Энциклопедия русской пустоты
July 21, 2022

Никита Немцев. «Фантики»

Туда можно пойти, сюда можно пойти, вон туда-туда пойти, затуда и растуда! там туда-претуда повернуть, засюда заглянуть, по коленке хлопнуть и ваще вон туда уйти! – такая Москва огромная.

Ходила по бульварам и всё наглядеться не могла – Ишь.

Сластёна знатная эта Ишь! С Пензенской области сама: всех медведей довела там – ест мёд и ест (уже пчёлы петицию подписывали). Мишки её поначалу пожалели – девчонка, как-никак, – а потом как не выдержали, как собрались, как пенделя ей дали – ажно в Москву улетела!

В слезах, с горящей попой – Ишь протёрла глаза кулачками, поправила сарафан и пошла сладкую столицу изучать – Москву, бишь (конечно, можно бы в Стамбул махнуть, – но туда ведь загранпаспорт надо). Идёт и облизывается: так сладко всё, так вкусно, что улицы сами сворачиваются в крендель. А прилавки-то какие! Ммм!! И не то чтобы еда (хотя еда-то – объяденье полное), а так, вообще, полный комплект – заведения, машины, фонари, экраны, вывески, брусчатка, витрины, бутилированная вода – всё такое сочное, всё такое аппетитное, и как бы сдобрено какой-то сахарной посыпушкой...

Ну а Ишь – знай, облизывается, ходит. День целый прогуляла, голод одолел её, в ресторан зашла – «Прага» (круглый как пирожное, припасённое Арбатом под чаёк). Сама Ишь ростом-то пустяк! – так что под юбками официанток она ловко проскочила и сразу в кухоньку, на табуреточку, – а там торт стоит нарядный: как для неё. А в торте том – шоколад, бисквит, малиновый сироп, грильяж, орех грецкий, марципан красный-красный (как вульгарная кушеточка), виньетка-сердце из карамели и голубичные ягодки впридачу. Ишь на табуретке качалась-качалась, на торт смотрела-смотрела – и проглотила... Жуёт, довольная – с улыбкой как арбуз. Ну а как дожевала, так оглянулась кругом, – а там другой торт, ещё краше, пышнее! Ну что поделаешь – его тоже умяла. Руки все в креме: жуёт, давится, снова жуёт. Круглая как колобок, попыталась Ишь выйти с кухни, – а там у двери стоит: помпезный, трёхъярусный, свадебный торт…

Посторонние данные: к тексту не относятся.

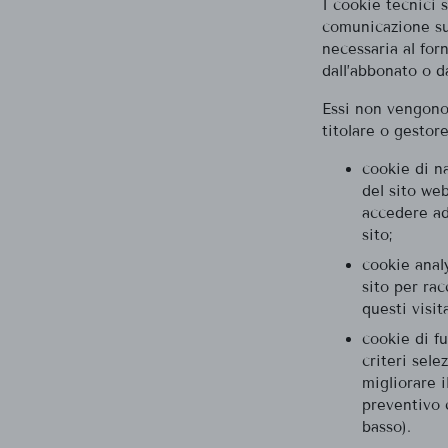
I cookie tecnici s
comunicazione su
necessaria al for
dall’abbonato o da
Essi non vengono 
titolare o gestor
cookie di n
del sito we
accedere ad 
sito;
cookie analy
sito per ra
questi visit
cookie di fu
criteri sele
migliorare i
preventivo 
basso).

Когда официанты застали её с руками по локоть в шоколаде, бордовым лицом, неспособную на человеческую речь, – Ишь постиг второй пендель: он был так крепок и сердит, что долетела она до Лубянки. Там Ишь встала, пальцы облизала, сарафан оправила – и поняла: надо менять стратегию.

Пошарила глазами по Мясницкой, по Арбату, по Ордынке, по Тверской, по Таганской, по Крылатским, по Пречистенке и Пятницкой – глядь, видит, завод пыхтит. Подходит – шоколадом пахнет. Читает – завод конфетный, «Рот-Фронт». Зашла, расплакалась, заревела, взмолила:

– Пожалуйста, можно у вас порабо-отать!!

Охранники лбы свои почесали и прямо со лбами направились к администраторам. Те Ишь вдумчиво обсмотрели, на калькуляторе что-то там посчитали и вручили ей листочек трудовой.

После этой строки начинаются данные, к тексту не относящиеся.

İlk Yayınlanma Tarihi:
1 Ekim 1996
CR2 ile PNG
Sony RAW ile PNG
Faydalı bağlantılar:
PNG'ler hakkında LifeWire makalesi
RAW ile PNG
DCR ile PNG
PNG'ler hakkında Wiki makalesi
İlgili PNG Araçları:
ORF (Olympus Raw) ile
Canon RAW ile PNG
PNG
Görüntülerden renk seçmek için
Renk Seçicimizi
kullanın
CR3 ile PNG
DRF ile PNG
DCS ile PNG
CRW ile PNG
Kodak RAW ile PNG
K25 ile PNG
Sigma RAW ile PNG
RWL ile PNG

Каждый рассвет, каждый полдень, каждый полдник и каждую ночь Ишь благодарила Бога за то, что с карьерой ей так свезло. Работала она на конвейере по заворачиванию в фантики, и набивала конфетами – чистый шоколад!! – карманы, носки, подмышки, трусы (тут попа в самом деле начала слипаться). А уж сколько на рабочем месте заточила – о-о-ой-ё!..

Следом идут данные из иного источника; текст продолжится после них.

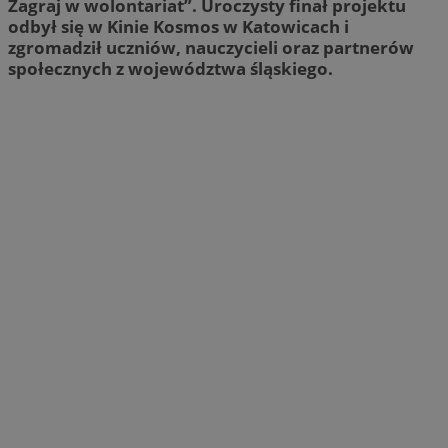
Zagraj w wolontariat”. Uroczysty finał projektu
odbył się w Kinie Kosmos w Katowicach i
zgromadził uczniów, nauczycieli oraz partnerów
społecznych z województwa śląskiego.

Комнату сняла тут же, на «Новокузнецкой». Когда на работе сладкого не хватало – догонялась пастилой, шоколадками, ореховой пастой: а потом ещё халву с чаем!.. Эх, жисть!

Ходить ещё любила, гулять – особенно по бульварам, вязким как мармелад. Вот и ходила раз по Тверской, вдруг видит – витрина: а там ничего в витрине этой, зеркальная пустота, софиты как на театре – и в бархатной подушке от обручального кольца лежит волшебное какое-то пирожное (спиралью вьётся – прямо башенка). У Ишь аж сердце подскочило: подходит она, влепляется носом в стекло – читает:

ПИРОЖНОЕ ИТРЕМС

2 000 000 руб.

И отлепилась она от стекла, и двинулась дальше: по бульварам кружить. Сначала нос повесила и так ходила, – потом подобрала. И без всяких этих ИТРЕМСов у Ишь сладкая жизнь!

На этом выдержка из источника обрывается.